Modern day Mexico City is built over the ruins of Tenochtitlan, the capital and centre of the Aztec Empire founded in 1325 and destroyed by the Spanish conquistador Hernan Cortes in 1521. Because it is built on a lake, Mexico City is sinking at a rate of 6 to 8 inches a year.

The Zocalo at the historic centre of the city, a UNESCO World Heritage Site, is the ideal spot we began our exploratory sightseeing. The Zocalo, also called “Plaza de la Constitucion” where the country’s first constitution was proclaimed in 1833, is the main square of the city – the largest square in Latin America and the 3rd largest on the planet after Moscow’s Red Square and Beijing’s Tiananmen Square.

The “Palacio Nacional”, the seat of the federal executive in Mexico, is on the east side of the plaza. Inside the palace, you’ll see the murals of prominent Mexican muralist painter Diego Rivera that depict Mexican civilization. On the south side are city government offices; shops and extravagant hotels are on west side.

The “Cathedral Metropolitana”, on the north side of the square, officially the “Metropolitan Cathedral of the Assumption of the Most Blessed Virgin Mary into Heaven” is the oldest and the largest cathedral in all of Latin America. Built in sections over a period of two centuries from 1573 to 1813, the cathedral with two bell towers containing a total of 25 bells, has five naves and sixteen chapels with each chapel dedicated to a saint. Like most Mexican churches it contains many prized works of art including paintings, altarpieces and coloured statues.

Northeast of the plaza is the archaeological site of “Templo Mayor” (Great Temple), a pyramid from Aztec times still undergoing excavations and continuously unearthing artifacts and structures.

We continued our panoramic tour of the city through Reform Avenue, the most important and prestige Avenue of Mexico City, admiring the Fine Arts Museum (with its large theatre and concert hall), the Borda House and Iturbide Palace with their notable architectural features, and world-renowned “Angel of Independence” monument, the cherished symbol of Mexico City.

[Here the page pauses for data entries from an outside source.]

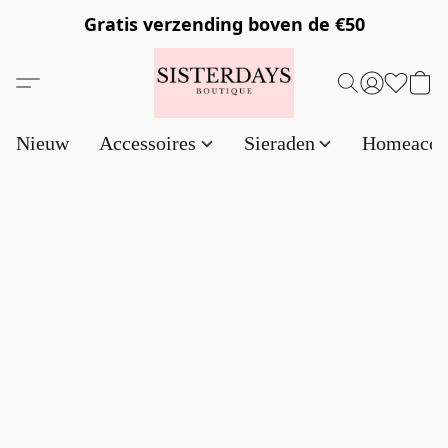
Gratis verzending
boven de €50
Nieuw
Accessoires
Sieraden
Homeacce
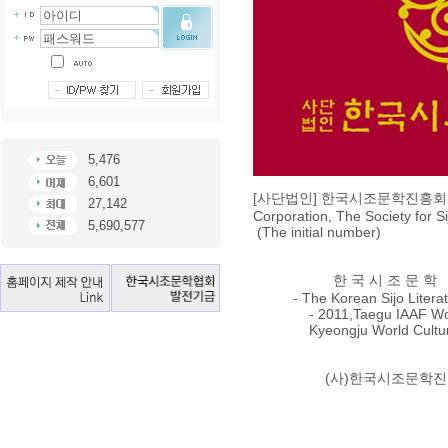
5,476
6,601
[사단법인] 한국시조문학진흥회
27,142
Corporation, The Society for Si
5,690,577
(The initial number)
한 국 시 조 문 학
- The Korean Sijo Literatu
- 2011,Taegu IAAF World
Kyeongju World Culture E
(사)한국시조문학진흥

A must-see is the National Museum of Anthropology, the national museum of Mexico. its largest and most visited. Inside is a courtyard with a big pool and a vast square concrete umbrella (“el paragua”) supported by a single slender pillar. The museum contains one of the world’s largest collections of archaeological and anthropological artifacts from the country’s pre-historic Mayan civilization to the Spanish conquest including the famous “Stone of the Sun” (Aztec calendar stone).

We also visited the ancient ruins of “Tlatelolco” – the Plaza of Three Cultures that symbolizes Mexico’s unique cultural and historical heritage. The structure represents the three cultures: the ancient city of Tlatelolco, the Colonial Cathedral of Santiago dating back to 1524, and the Department of Foreign Affairs (Secretaria de Relaciones Exteriores) building in recognition of the three periods of Mexican history – pre-Columbian, Spanish colonial and the independent “mestizo” nation. On the southside of the plaza stands a large stone memorial to remember the hundreds of students killed on October 2, 1968 when Mexican soldiers equipped with tanks and machine guns fired into a crowd of 14,000 unarmed students staging a peaceful protest at the plaza against government lavish spending on the 1968 Summer Olympics being held in Mexico |City.

You can’t visit Mexico City and not go to “Teotihuacan”, the largest known pre-Columbian city in the Americas, our next full day stop.

TRIVIA: Actor Anthony Quinn, born in Chihuahua, Mexico, was the first Mexican to win an academy award in the 1952 movie”Viva Zapata”.